Cloud Computing Notes
Introduction to Cloud Computing
Textbooks:
- "Distributed and Cloud Computing" by Kai Hwang, Jack Dongarra, Geoffrey Fox.
- "Designing Data-Intensive Applications" by Martin Kleppmann.
Reference Books:
- "Docker in Action" by Jeff Nickoloff.
- "Cloud Native DevOps with Kubernetes" by John Arundel and Justin Domingus.
- "Moving to the clouds" by Dinkar Sitaram and Geetha Manjunath.
Storage in Cloud Computing
- Definition of Data:
- Collection of raw facts.
- Types of Data:
- Structured Data: Organized in rows and columns; typically stored in DBMS.
- Unstructured Data: Difficult to identify and retrieve; stored in object stores.
- Data Explosion:
- Prediction of 572 Zettabytes (1021 bytes) by 2030 and 50,000 Zettabytes by 2050.
Characteristics of Storage Systems
- Cost
- Speed/Performance: Access time.
- Reliability: Consistency of data.
- Availability: Uptime of the system.
- Scalability: Ability to grow as storage needs increase.
- Management: Tools and processes for data handling.
Types of Storage Models
File Storage:
- Organized as a hierarchy of files and folders.
- Examples include Network Attached Storage (NAS) and Direct Attached Storage (DAS).
Block Storage:
- Divides data into blocks, with unique identifiers for each.

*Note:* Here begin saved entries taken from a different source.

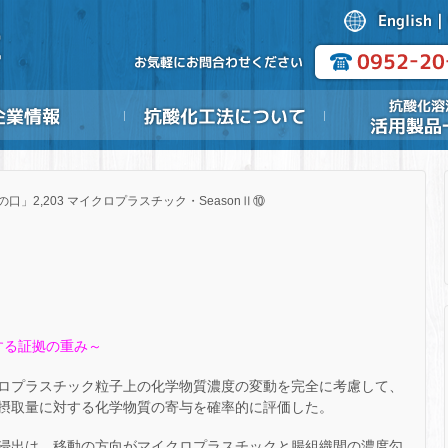
の口」2,203 マイクロプラスチック・SeasonⅡ⑩
する証拠の重み～
ロプラスチック粒子上の化学物質濃度の変動を完全に考慮して、
摂取量に対する化学物質の寄与を確率的に評価した。
浸出は、移動の方向がマイクロプラスチックと腸組織間の濃度勾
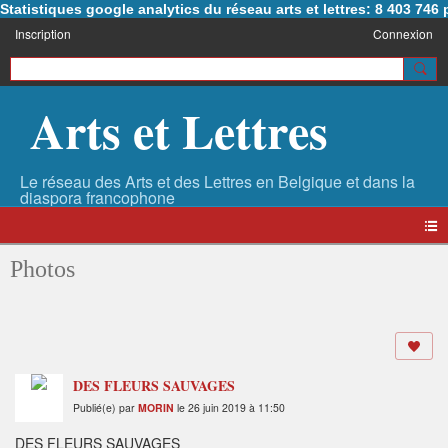
Statistiques google analytics du réseau arts et lettres: 8 403 74
Inscription
Connexion
Arts et Lettres
Photos
DES FLEURS SAUVAGES
Publié(e) par
MORIN
le 26 juin 2019 à 11:50
DES FLEURS SAUVAGES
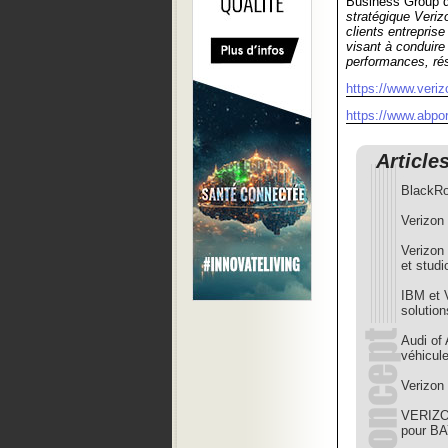
Business Group 
stratégique Veri
clients entrepris
visant à conduire
performances, rés
https://www.veri
https://www.abpor
Article
BlackRo
Verizon 
Verizon
et stud
IBM et 
solution
Audi of
véhicul
Verizon 
VERIZON
pour B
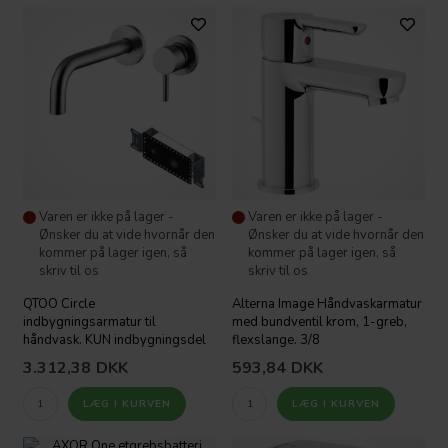
Varen er ikke på lager -
Varen er ikke på lager -
Ønsker du at vide hvornår den
Ønsker du at vide hvornår den
kommer på lager igen, så
kommer på lager igen, så
skriv til os
skriv til os
QTOO Circle
Alterna Image Håndvaskarmatur
indbygningsarmatur til
med bundventil krom, 1-greb,
håndvask. KUN indbygningsdel
flexslange. 3/8
3.312,38
DKK
593,84
DKK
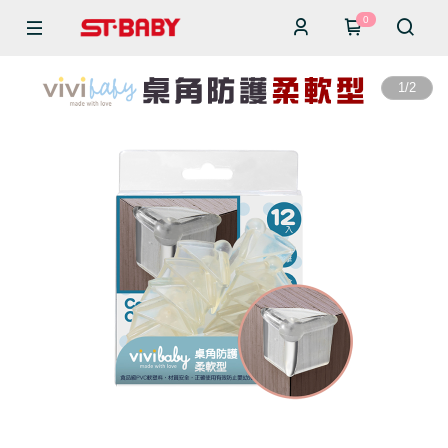
0
1
/
2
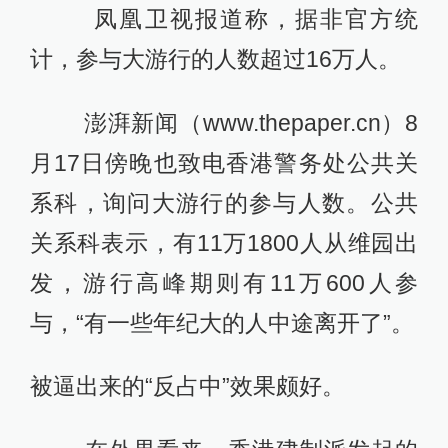
凤凰卫视报道称，据非官方统
计，参与大游行的人数超过16万人。
澎湃新闻（www.thepaper.cn）8
月17日傍晚也致电香港警务处公共关
系科，询问大游行的参与人数。公共
关系科表示，有11万1800人从维园出
发，游行高峰期则有11万600人参
与，“有一些年纪大的人中途离开了”。
被逼出来的“反占中”效果颇好。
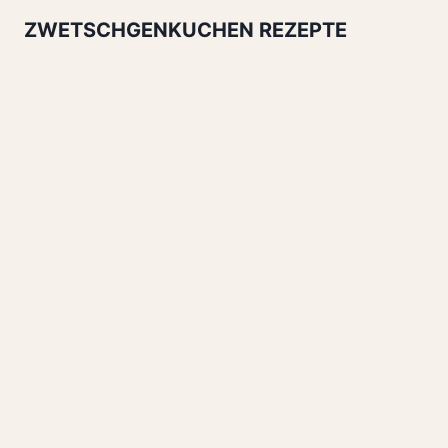
ZWETSCHGENKUCHEN REZEPTE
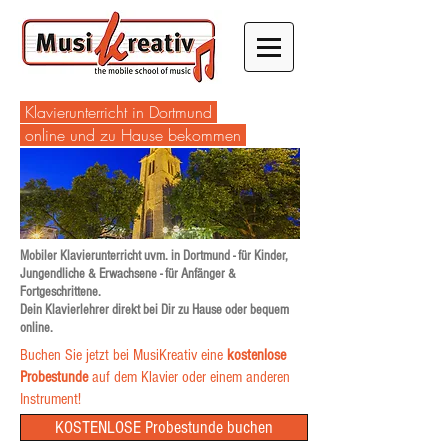
Klavierunterricht in Dortmund
online und zu Hause bekommen
Mobiler Klavierunterricht uvm. in Dortmund - für Kinder,
Jungendliche & Erwachsene - für Anfänger &
Fortgeschrittene.
Dein Klavierlehrer direkt bei Dir zu Hause oder bequem
online.
Buchen Sie jetzt bei MusiKreativ eine
kostenlose
Probestunde
auf dem Klavier oder einem anderen
Instrument!
KOSTENLOSE Probestunde buchen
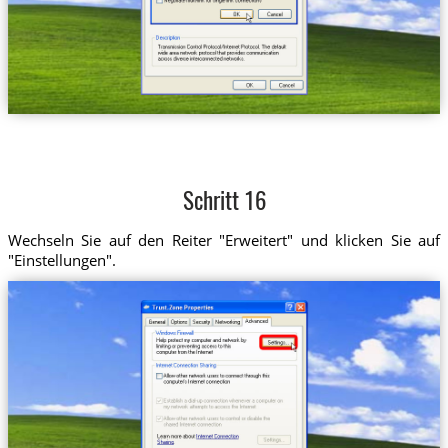
Schritt 16
Wechseln Sie auf den Reiter "Erweitert" und klicken Sie auf
"Einstellungen".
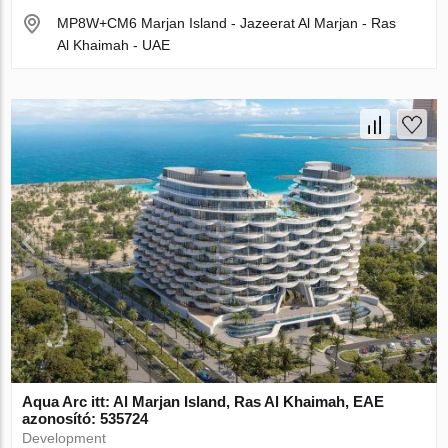
MP8W+CM6 Marjan Island - Jazeerat Al Marjan - Ras
Al Khaimah - UAE
Aqua Arc itt: Al Marjan Island, Ras Al Khaimah, EAE
azonosító: 535724
Development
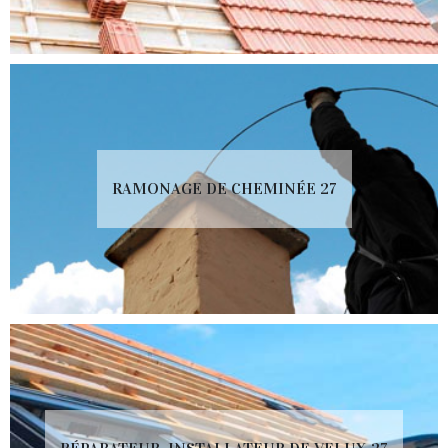
RAMONAGE DE CHEMINÉE 27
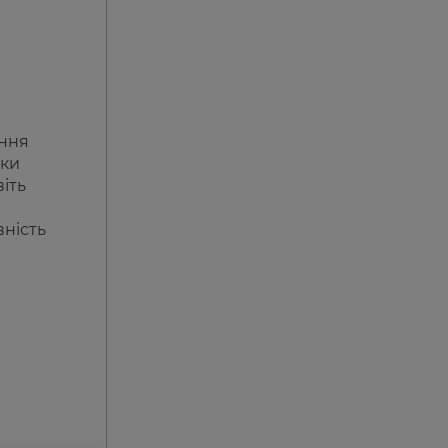
ення
яки
іть
ність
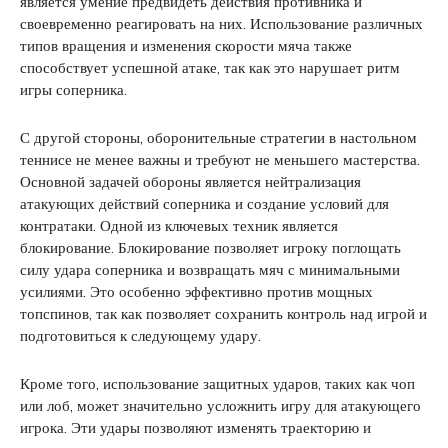
является умение предвидеть действия противника и
своевременно реагировать на них. Использование различных
типов вращения и изменения скорости мяча также
способствует успешной атаке, так как это нарушает ритм
игры соперника.
С другой стороны, оборонительные стратегии в настольном
теннисе не менее важны и требуют не меньшего мастерства.
Основной задачей обороны является нейтрализация
атакующих действий соперника и создание условий для
контратаки. Одной из ключевых техник является
блокирование. Блокирование позволяет игроку поглощать
силу удара соперника и возвращать мяч с минимальными
усилиями. Это особенно эффективно против мощных
топспинов, так как позволяет сохранить контроль над игрой и
подготовиться к следующему удару.
Кроме того, использование защитных ударов, таких как чоп
или лоб, может значительно усложнить игру для атакующего
игрока. Эти удары позволяют изменять траекторию и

- Commonly used in SAN environments.
- Benefits include quick retrieval and flexibility across different operating systems.

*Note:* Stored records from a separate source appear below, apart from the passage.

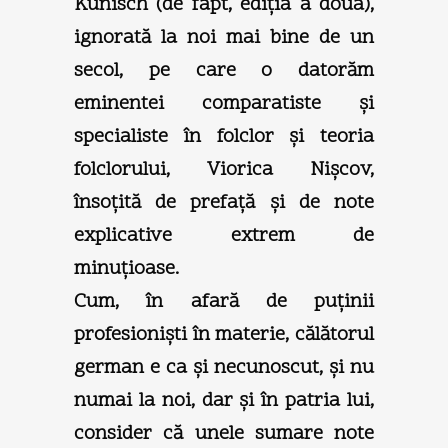
Kunisch (de fapt, ediţia a doua),
ignorată la noi mai bine de un
secol, pe care o datorăm
eminentei comparatiste şi
specialiste în folclor şi teoria
folclorului, Viorica Nişcov,
însoţită de prefaţă şi de note
explicative extrem de
minuţioase.
Cum, în afară de puţinii
profesionişti în materie, călătorul
german e ca şi necunoscut, şi nu
numai la noi, dar şi în patria lui,
consider că unele sumare note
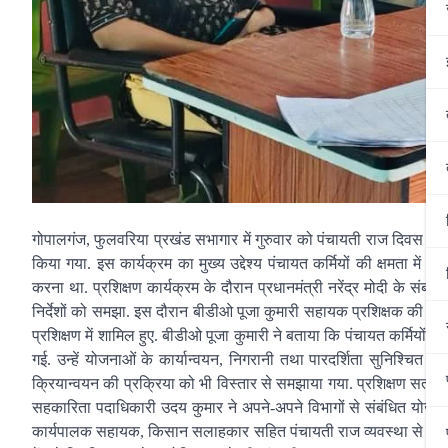
गोपालगंज, फुलवरिया प्रखंड सभागार में गुरुवार को पंचायती राज दिवस के
किया गया. इस कार्यक्रम का मुख्य उद्देश्य पंचायत कर्मियों की क्षमता मे
करना था. प्रशिक्षण कार्यक्रम के दौरान प्रधानमंत्री नरेंद्र मोदी के संब
निर्देशों को समझा. इस दौरान बीडीओ पूजा कुमारी सहायक प्रशिक्षक की भू
प्रशिक्षण में शामिल हुए. बीडीओ पूजा कुमारी ने बताया कि पंचायत कर्मियों
गई. उन्हें योजनाओं के कार्यान्वयन, निगरानी तथा पारदर्शिता सुनिश्चित 
क्रियान्वयन की प्रक्रिया को भी विस्तार से समझाया गया. प्रशिक्षण सत्र
सहकारिता पदाधिकारी उदय कुमार ने अपने-अपने विभागों से संबंधित योजनाओं क
कार्यपालक सहायक, किसान सलाहकार सहित पंचायती राज व्यवस्था से जुड़े अन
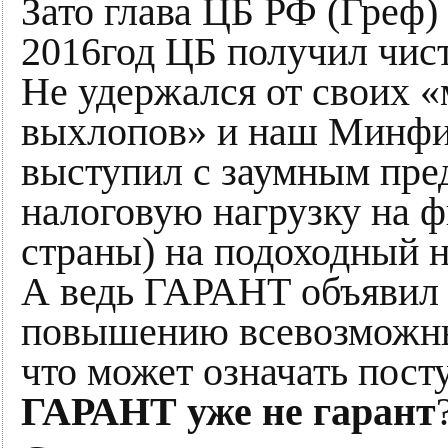
Зато глава ЦБ РФ (Греф
2016год ЦБ получил чист
Не удержался от своих 
выхлопов» и наш Минфи
выступил с заумным пр
налоговую нагрузку на ф
страны) на подоходный 
А ведь ГАРАНТ объявил 
повышению всевозможн
что может означать пос
ГАРАНТ уже не гарант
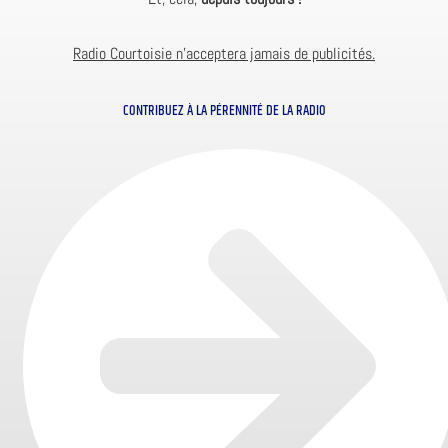
Radio Courtoisie n’acceptera jamais de publicités.
CONTRIBUEZ À LA PÉRENNITÉ DE LA RADIO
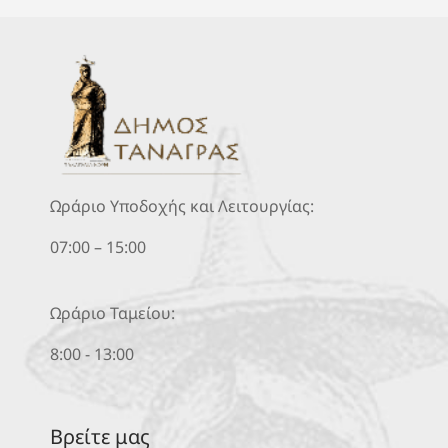
Ωράριο Υποδοχής και Λειτουργίας:
07:00 – 15:00
Ωράριο Ταμείου:
8:00 - 13:00
Βρείτε μας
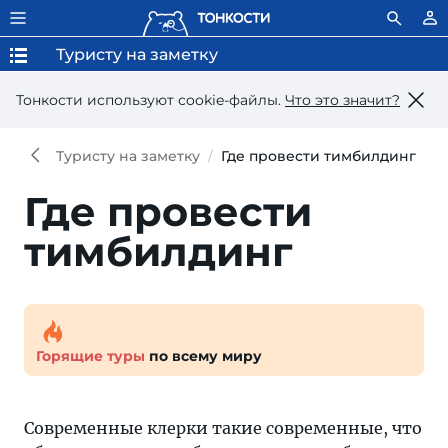
Туристу на заметку
Тонкости используют сookie-файлы.
Что это значит?
Туристу на заметку
Где провести тимбилдинг
Где провести
тимбилдинг
Горящие туры
по всему миру
Современные клерки такие современные, что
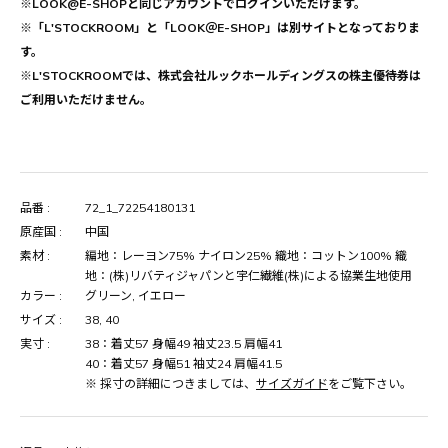
※LOOK@E-SHOPと同じアカウントでログインいただけます。
※「L'STOCKROOM」と「LOOK＠E-SHOP」は別サイトとなっておりま
す。
※L'STOCKROOMでは、株式会社ルックホールディングスの株主優待券は
ご利用いただけません。
品番 :
72_1_72254180131
原産国 :
中国
素材 :
編地：レーヨン75% ナイロン25% 織地：コットン100% 織
地：(株)リバティジャパンと宇仁繊維(株)による協業生地使用
カラー :
グリーン, イエロー
サイズ :
38, 40
実寸 :
38：着丈57 身幅49 袖丈23.5 肩幅41
40：着丈57 身幅51 袖丈24 肩幅41.5
※ 採寸の詳細につきましては、
サイズガイド
をご覧下さい。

- Drawbacks: Expensive and limited metadata handling capabilities.
Object Storage:
- Emerged to handle unstructured data such as images and video.

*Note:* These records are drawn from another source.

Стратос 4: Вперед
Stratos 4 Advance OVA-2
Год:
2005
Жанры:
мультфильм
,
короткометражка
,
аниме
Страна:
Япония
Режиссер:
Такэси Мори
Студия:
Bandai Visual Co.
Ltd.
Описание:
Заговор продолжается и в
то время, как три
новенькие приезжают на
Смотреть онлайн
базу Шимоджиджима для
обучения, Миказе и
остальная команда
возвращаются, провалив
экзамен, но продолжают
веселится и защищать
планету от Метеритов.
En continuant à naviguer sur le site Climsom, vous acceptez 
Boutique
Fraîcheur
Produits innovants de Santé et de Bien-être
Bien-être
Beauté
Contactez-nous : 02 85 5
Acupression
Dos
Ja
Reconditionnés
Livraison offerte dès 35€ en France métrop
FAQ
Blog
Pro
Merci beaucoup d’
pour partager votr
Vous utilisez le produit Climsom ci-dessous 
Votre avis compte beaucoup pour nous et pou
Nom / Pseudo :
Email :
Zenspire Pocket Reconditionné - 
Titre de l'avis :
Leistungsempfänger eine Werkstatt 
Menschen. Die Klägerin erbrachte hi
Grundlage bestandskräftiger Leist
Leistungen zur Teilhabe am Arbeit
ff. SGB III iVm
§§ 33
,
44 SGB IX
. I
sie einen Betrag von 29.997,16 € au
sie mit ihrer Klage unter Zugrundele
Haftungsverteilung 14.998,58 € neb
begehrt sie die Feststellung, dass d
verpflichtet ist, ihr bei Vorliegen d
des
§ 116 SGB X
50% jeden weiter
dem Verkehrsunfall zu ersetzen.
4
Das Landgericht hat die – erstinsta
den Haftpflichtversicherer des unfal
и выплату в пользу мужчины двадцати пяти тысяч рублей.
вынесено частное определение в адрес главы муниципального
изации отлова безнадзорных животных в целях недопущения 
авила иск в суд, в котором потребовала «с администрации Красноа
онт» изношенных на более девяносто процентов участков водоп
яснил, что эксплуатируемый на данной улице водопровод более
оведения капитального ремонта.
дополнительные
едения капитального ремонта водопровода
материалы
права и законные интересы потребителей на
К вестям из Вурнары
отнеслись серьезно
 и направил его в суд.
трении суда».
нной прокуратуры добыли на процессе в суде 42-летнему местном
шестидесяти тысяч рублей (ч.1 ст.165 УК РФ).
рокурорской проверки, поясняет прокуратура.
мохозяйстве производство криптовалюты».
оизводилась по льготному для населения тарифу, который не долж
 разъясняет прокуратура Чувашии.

- Organizes data as objects, which include data, metadata, and a unique identifier.
- Benefits:
- Unlimited scalability.
- Efficient management of large volumes of data.
- Cost-effective compared to traditional storage models.
- Supports versioning and allows for unlimited metadata tags.
- Common Use Cases: Big data storage, backups, archives, media storage, and facilitating streaming services.
Storage Architectures in Cloud Computing
- Directly Attached Storage (DAS): Storage directly attached to the computer.
- Network Attached Storage (NAS): Dedicated storage that provides file-level storage and access over a network.
- Storage Area Network (SAN): High-speed network that provides access to consolidated block-level storage.
Evolution of Storage Systems
- JBOD: Just A Bunch Of Disks, combining multiple physical storage disks into a single logical unit.
RAID – Redundant Array of Independent Disks
- Purpose: Combines multiple disk drive components into logical units for performance and redundancy.
- RAID Levels include RAID 0, RAID 1, RAID 4, etc.
RAID Architecture
- Components: Ports, Controller, Cache, Disk Drives.
Hard Disk Drives (HDD) & Solid State Drives (SSD)
- HDD: Consists of platters, read/write heads, and is divided into sectors and tracks.
- SSD: Non-volatile memory with no moving parts, usually faster and more reliable than HDDs.
Cloud Storage
- Definition: Allows data to be maintained, managed, and backed up remotely. Accessed via a network.
- Advantages:
- Dramatic reduction in total cost of ownership (TCO).
- Unlimited scalability and on-demand services.
- Supports multitenancy and ensures data durability.
Enablers for Storage Virtualization
- File Systems: Structures that manage data storage and access on disks.
- Logical Volume Manager (LVM): Creates logical volumes from physical storage.
- Thin Provisioning: Allocates storage on demand rather than in bulk.
Distributed Transactions
- Transaction Definition: A sequence of operations treated as a single unit.
- ACID Properties:
- Atomicity: Completes all or none.
- Consistency: Maintains system invariants.
- Isolation: Transactions are independent.
- Durability: Permanent changes post-commit.
Commit Protocols
- Two-Phase Commit (2PC): Ensures all nodes either commit or abort.
- Phases of 2PC:
- Prepare phase: Coordinator asks all participants to prepare for the commit.
- Commit/Abort phase based on the responses received.
CAP Theorem
- Principles: Consistency, Availability, Partition tolerance.
- Trade-offs: Can only guarantee two out of the three properties in a distributed system.
Conclusion on CAP Theorem
- Understanding the CAP theorem aids in making informed decisions about distributed systems and ensures the right balance according to application requirements.